There is a small chance that, if a lithium-ion battery pack fails, it will burst into flame.
There are often transportation restrictions on the shipment of larger quantities. (This restriction does not apply to personal carry-on batteries.)
Li-ion batteries come mostly as pre-installed batteries on portable inverters, inverters built for marine applications, yachts, traffic lights and security systems. Luminous Regalia 900 comes with a pres-installed Li-ion battery. Most portable inverters make use of Li-ion batteries. (Read about portable inverters here.) USA battery makers, Trojan makes a range of LIB, Trillium. Indian battery makers and the makers of Microtek Inverters, Okaya also has an wide range of LIB. Victron also offers a range of li-ion batteries. The iconic Tesla Powerwall are li-ion batteries. The MTN Lumos incorporates a li-ion battery.
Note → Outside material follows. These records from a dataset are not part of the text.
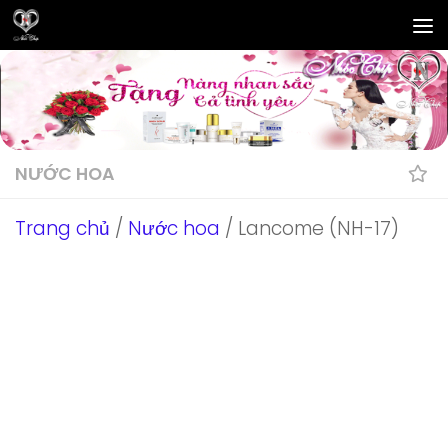
Skip to content
NƯỚC HOA
Trang chủ
/
Nước hoa
/ Lancome (NH-17)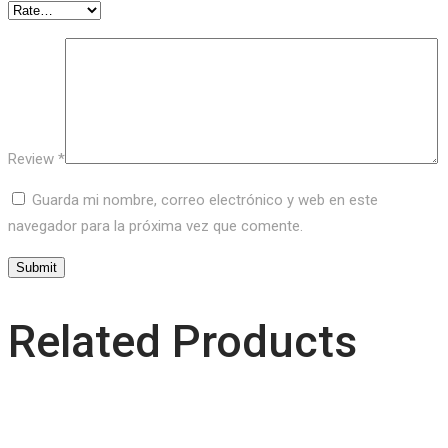
Review
*
Guarda mi nombre, correo electrónico y web en este
navegador para la próxima vez que comente.
Related Products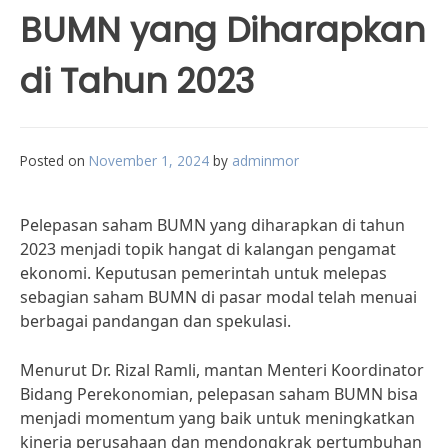
BUMN yang Diharapkan
di Tahun 2023
Posted on
November 1, 2024
by
adminmor
Pelepasan saham BUMN yang diharapkan di tahun
2023 menjadi topik hangat di kalangan pengamat
ekonomi. Keputusan pemerintah untuk melepas
sebagian saham BUMN di pasar modal telah menuai
berbagai pandangan dan spekulasi.
Menurut Dr. Rizal Ramli, mantan Menteri Koordinator
Bidang Perekonomian, pelepasan saham BUMN bisa
menjadi momentum yang baik untuk meningkatkan
kinerja perusahaan dan mendongkrak pertumbuhan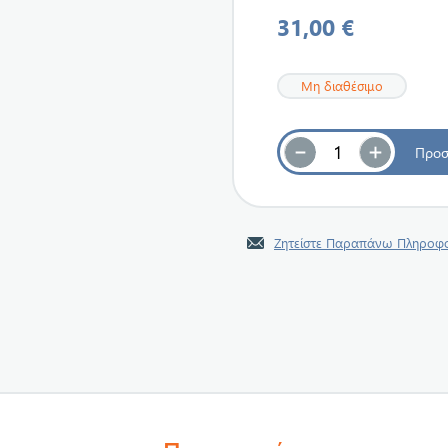
31,00 €
Μη διαθέσιμο
Ζητείστε Παραπάνω Πληροφο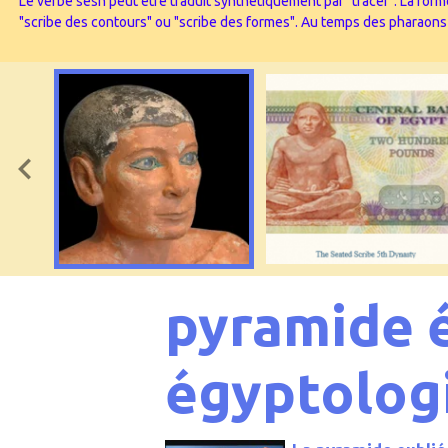
Le verbe sesh peut être traduit synthétiquement par "tracer". La forme
"scribe des contours" ou "scribe des formes". Au temps des pharaons l’
pyramide 
égyptolog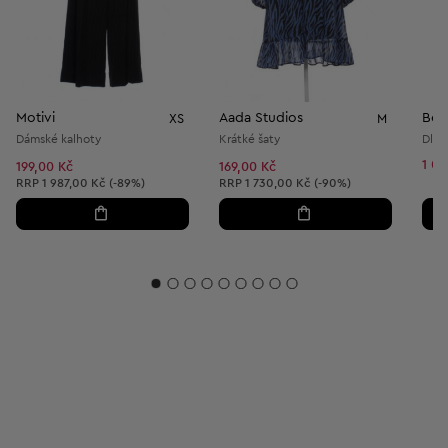
Motivi
Aada Studios
Bez
XS
M
Dámské kalhoty
Krátké šaty
Dlou
1 00
199,00 Kč
169,00 Kč
Doporučená cena:
Doporučená cena:
RRP
1 987,00 Kč (-89%)
RRP
1 730,00 Kč (-90%)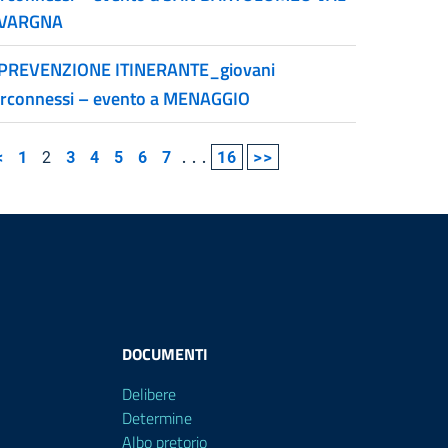
VARGNA
PREVENZIONE ITINERANTE_giovani
erconnessi – evento a MENAGGIO
<
1
2
3
4
5
6
7
...
16
>>
DOCUMENTI
Delibere
Determine
Albo pretorio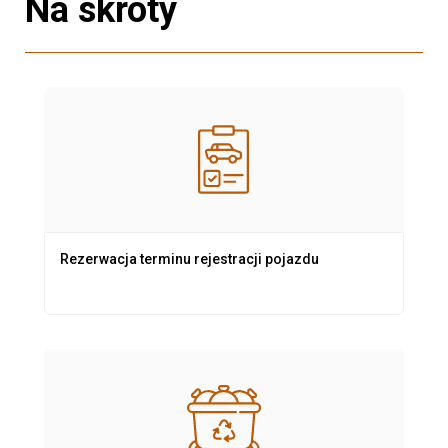
Na skróty
Rezerwacja terminu rejestracji pojazdu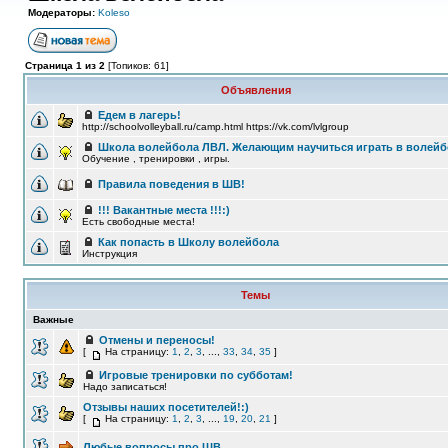
Модераторы:
Koleso
Страница 1 из 2
[Топиков: 61]
Объявления
Едем в лагерь!
http://schoolvolleyball.ru/camp.html https://vk.com/lvlgroup
Школа волейбола ЛВЛ. Желающим научиться играть в волейб
Обучение , тренировки , игры.
Правила поведения в ШВ!
!!! Вакантные места !!!:)
Есть свободные места!
Как попасть в Школу волейбола
Инструкция
Темы
Важные
Отмены и переносы!
[
На страницу:
1
,
2
,
3
, ...,
33
,
34
,
35
]
Игровые тренировки по субботам!
Надо записаться!
Отзывы наших посетителей!:)
[
На страницу:
1
,
2
,
3
, ...,
19
,
20
,
21
]
Любые вопросы про ШВ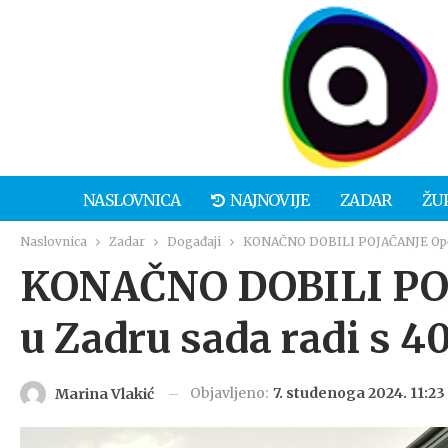
NASLOVNICA
NAJNOVIJE
ZADAR
ŽU
Naslovnica
Zadar
Događaji
KONAČNO DOBILI POJAČANJE Općin
KONAČNO DOBILI POJ
u Zadru sada radi s 4
Objavljeno:
7. studenoga 2024. 11:23
Marina Vlakić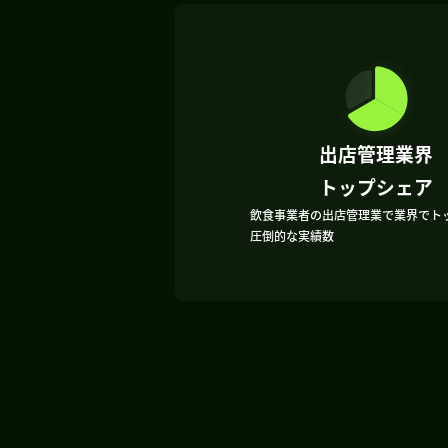
出店管理業界
トップシェア
飲食事業者の出店管理業で業界でト
圧倒的な実績数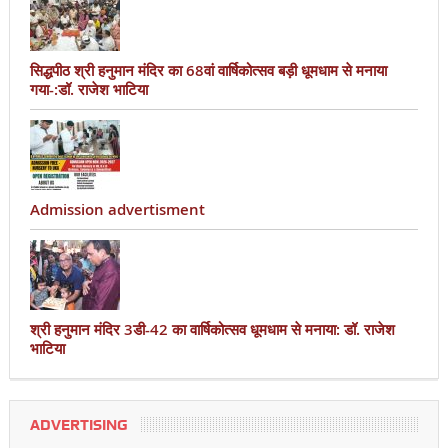
सिद्धपीठ श्री हनुमान मंदिर का 68वां वार्षिकोत्सव बड़ी धूमधाम से मनाया
गया-:डॉ. राजेश भाटिया
Admission advertisment
श्री हनुमान मंदिर 3डी-42 का वार्षिकोत्सव धूमधाम से मनाया: डॉ. राजेश
भाटिया
ADVERTISING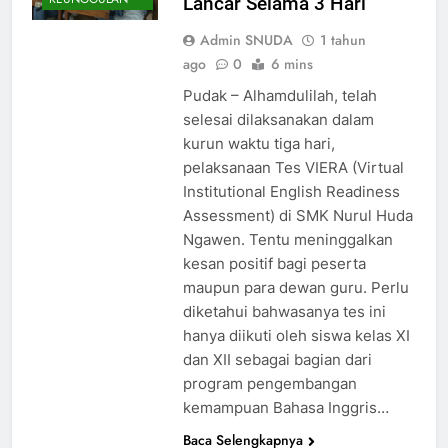
Lancar Selama 3 Hari
Admin SNUDA
1 tahun
ago
0
6 mins
Pudak – Alhamdulilah, telah
selesai dilaksanakan dalam
kurun waktu tiga hari,
pelaksanaan Tes VIERA (Virtual
Institutional English Readiness
Assessment) di SMK Nurul Huda
Ngawen. Tentu meninggalkan
kesan positif bagi peserta
maupun para dewan guru. Perlu
diketahui bahwasanya tes ini
hanya diikuti oleh siswa kelas XI
dan XII sebagai bagian dari
program pengembangan
kemampuan Bahasa Inggris…
Baca Selengkapnya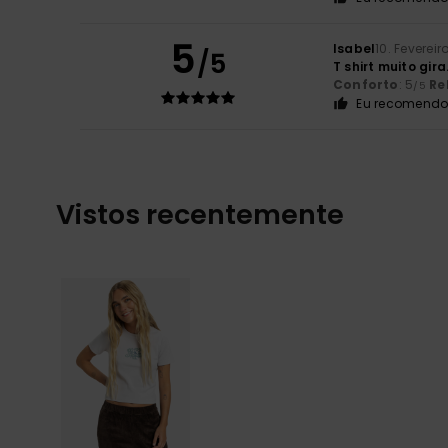
5
Isabel
10. Fevereir
/5
T shirt muito gira
Conforto
: 5
Re
/5
Eu recomendo 
Vistos recentemente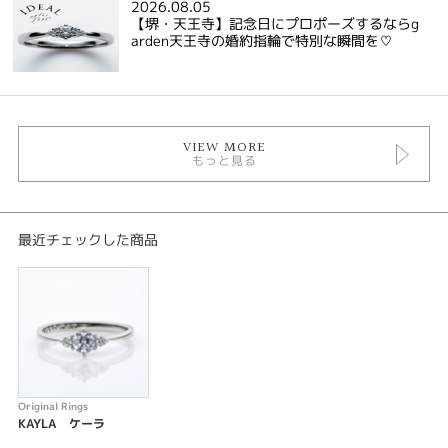
2026.08.05
【堺・天王寺】記念日にプロポーズするならg
arden天王寺の婚約指輪で特別な瞬間を♡
VIEW MORE
もっと見る
最近チェックした商品
Original Rings
KAYLA ケーラ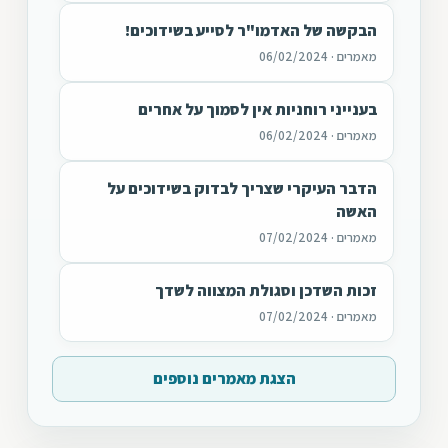
הבקשה של האדמו"ר לסייע בשידוכים!
מאמרים · 06/02/2024
בענייני רוחניות אין לסמוך על אחרים
מאמרים · 06/02/2024
הדבר העיקרי שצריך לבדוק בשידוכים על
האשה
מאמרים · 07/02/2024
זכות השדכן וסגולת המצווה לשדך
מאמרים · 07/02/2024
הצגת מאמרים נוספים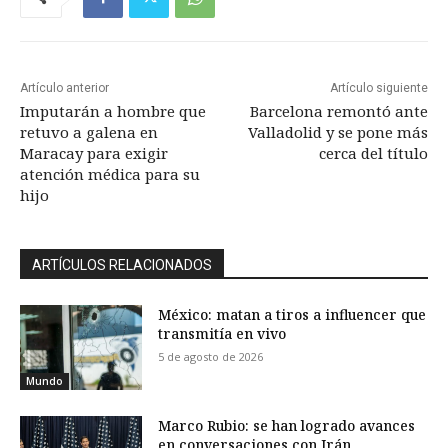
Artículo anterior
Artículo siguiente
Imputarán a hombre que
Barcelona remontó ante
retuvo a galena en
Valladolid y se pone más
Maracay para exigir
cerca del título
atención médica para su
hijo
ARTÍCULOS RELACIONADOS
México: matan a tiros a influencer que
transmitía en vivo
5 de agosto de 2026
Mundo
Marco Rubio: se han logrado avances
en conversaciones con Irán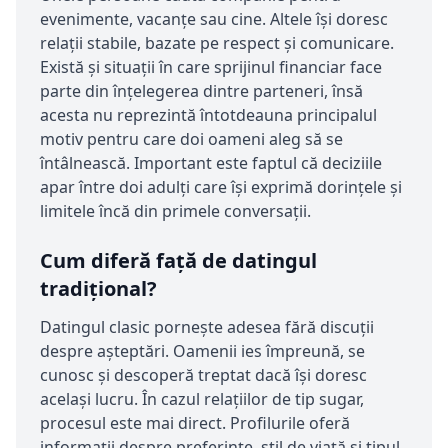
evenimente, vacanțe sau cine. Altele își doresc
relații stabile, bazate pe respect și comunicare.
Există și situații în care sprijinul financiar face
parte din înțelegerea dintre parteneri, însă
acesta nu reprezintă întotdeauna principalul
motiv pentru care doi oameni aleg să se
întâlnească. Important este faptul că deciziile
apar între doi adulți care își exprimă dorințele și
limitele încă din primele conversații.
Cum diferă față de datingul
tradițional?
Datingul clasic pornește adesea fără discuții
despre așteptări. Oamenii ies împreună, se
cunosc și descoperă treptat dacă își doresc
același lucru. În cazul relațiilor de tip sugar,
procesul este mai direct. Profilurile oferă
informații despre preferințe, stil de viață și tipul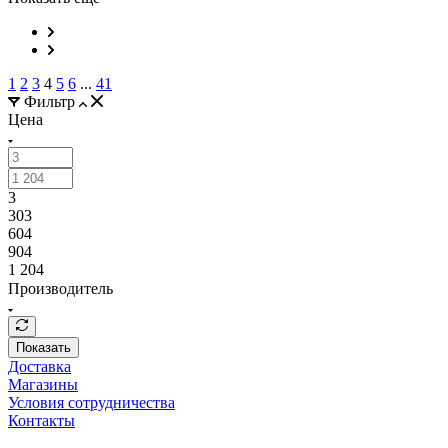
1
2
3
4
5
6
...
41
Фильтр
Цена
3
303
604
904
1 204
Производитель
Показать
Доставка
Магазины
Условия сотрудничества
Контакты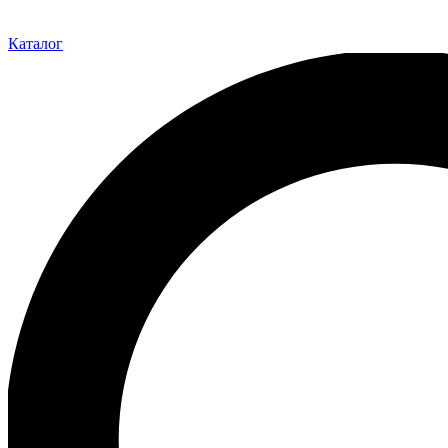
Каталог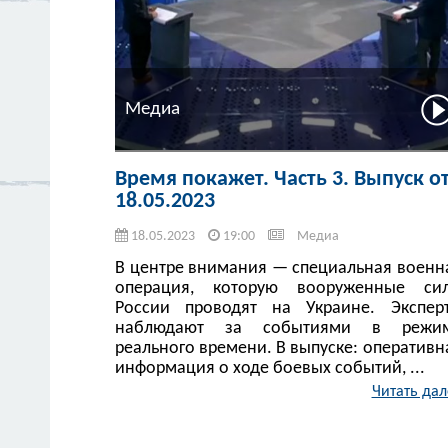
Медиа
Время покажет. Часть 3. Выпуск о
18.05.2023
18.05.2023
19:00
Медиа
В центре внимания — специальная военн
операция, которую вооруженные си
России проводят на Украине. Экспер
наблюдают за событиями в режи
реального времени. В выпуске: оперативн
информация о ходе боевых событий, ...
Читать дал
Learn About Lead-Carbon Batteries Here
While lead-acid batteries are far cheaper and still very far from being obsolete, mostly due to the cheap cost of production, Li-ion batteries are growing very fast in popularity. Due to LIB's rising popularity and its advantages over lead acid batteries, the general industry perception is that lead-acid battery technology is outdated. Li-ion batteries may very well be the battery technology for power storage systems of the near future.
However, the world's supply of cobalt and nickel, two metals used in the manufacture of LIB, is also being strained by the rising popularity of the battery technology. Owing to this, cobalt and nickel prices have risen significantly. Regardless, the number of applications for lithium-ion is growing rapidly.
FUN FACT: The 2019 Nobel Prize in Chemistry was awarded to three scientists, John Goodenough, M. Stanley Whittingham and Akira Yoshino “for the development of lithium-ion batteries”.